The Witch
Le mal peut prendre différentes formes
En Nouvelle-Angleterre, au XVIIe siècle, une famille puritaine se trouve exilée aux abords d'une forêt impénétrable. Lorsque le nourrisson disparaît mystérieusement, la suspicion s'instille entre les membres du foyer. Thomasin, l'aînée, devient le cœur battant d'une spirale infernale où réalité et superstition se confondent. Robert Eggers construit une atmosphère de terreur psychologique où chaque ombre cache une menace invisible, interrogeant la ligne fragile entre la culpabilité et le surnaturel.

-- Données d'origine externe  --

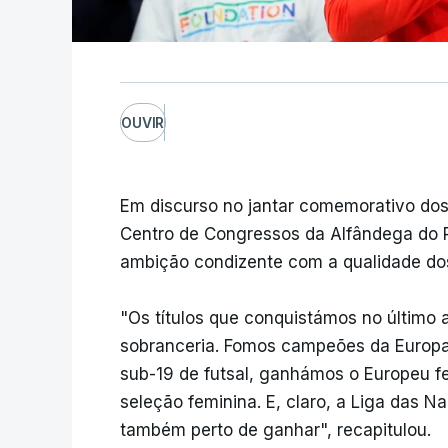
OUVIR
Em discurso no jantar comemorativo dos
Centro de Congressos da Alfândega do 
ambição condizente com a qualidade dos
"Os títulos que conquistámos no último
sobranceria. Fomos campeões da Europ
sub-19 de futsal, ganhámos o Europeu fe
seleção feminina. E, claro, a Liga das
também perto de ganhar", recapitulou.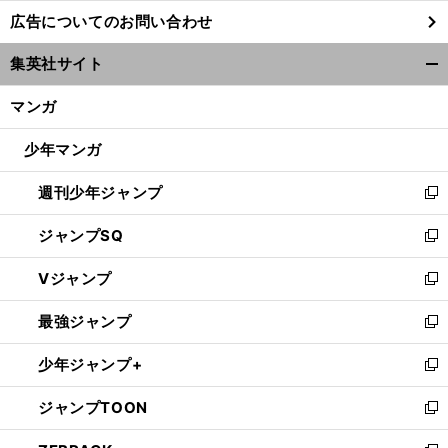
し
広告についてのお問い合わせ
い
ウ
集英社サイト
ィ
開
ン
く/
マンガ
ド
閉
ウ
じ
少年マンガ
で
る
開
週刊少年ジャンプ
く
新
し
ジャンプSQ
い
新
ウ
し
Vジャンプ
ィ
い
新
ン
ウ
し
最強ジャンプ
ド
ィ
い
新
ウ
ン
ウ
し
少年ジャンプ+
で
ド
ィ
い
新
開
ウ
ン
ウ
し
ジャンプTOON
く
で
ド
ィ
い
新
開
ウ
ン
ウ
し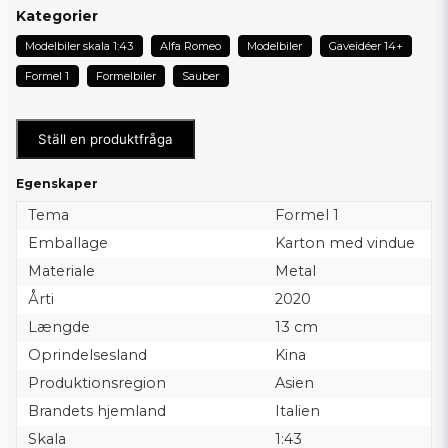
Kategorier
Modelbiler skala 1:43
Alfa Romeo
Modelbiler
Gaveidéer 14+
Formel 1
Formelbiler
Sauber
Ställ en produktfråga
Egenskaper
Tema
Formel 1
Emballage
Karton med vindue
Materiale
Metal
Årti
2020
Længde
13 cm
Oprindelsesland
Kina
Produktionsregion
Asien
Brandets hjemland
Italien
Skala
1:43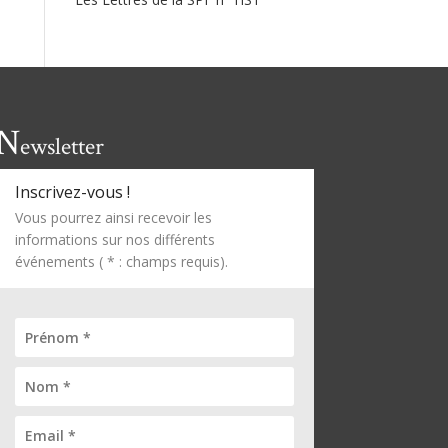
N
ewsletter
Inscrivez-vous !
Vous pourrez ainsi recevoir les
informations sur nos différents
événements ( * : champs requis).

La Witch redéfinit le folk-horror en le dépouillant de tout romantisme pour l'ancrer dans une austérité formelle étouffante : le cadre 1.37:1, la lumière rasante du nord, les dialogues en Early Modern English créent une asphyxie visuelle et linguistique que le genre avait rarement osé maintenir sans rupture. Là où le folk-horror britannique des années 1970 (The Wicker Man, Blood on Satan's Claw) jouait sur l'ambiguïté communautaire, Eggers isole sa famille puritaine dans une paranoïa domestique qui transforme la menace folklorique en psychose microscopique. Le film a relancé une sous-catégorie sommeillante en imposant l'hyper-formalisme comme langue du folk-horror américain.
- Format d'origine
- 35mm (Arri 435)
- Ratio
- 1.66:1
- Durée d'origine
- 92 min
- Son
- Dolby Digital
- Procédé colorimétrique
- Color
Tourné en 35mm par Jarin Blaschke, éclairage naturel exclusif. Premier film de Robert Eggers. Ratio 1.66:1 inhabituel, choisi pour évoquer les peintures de Vermeer.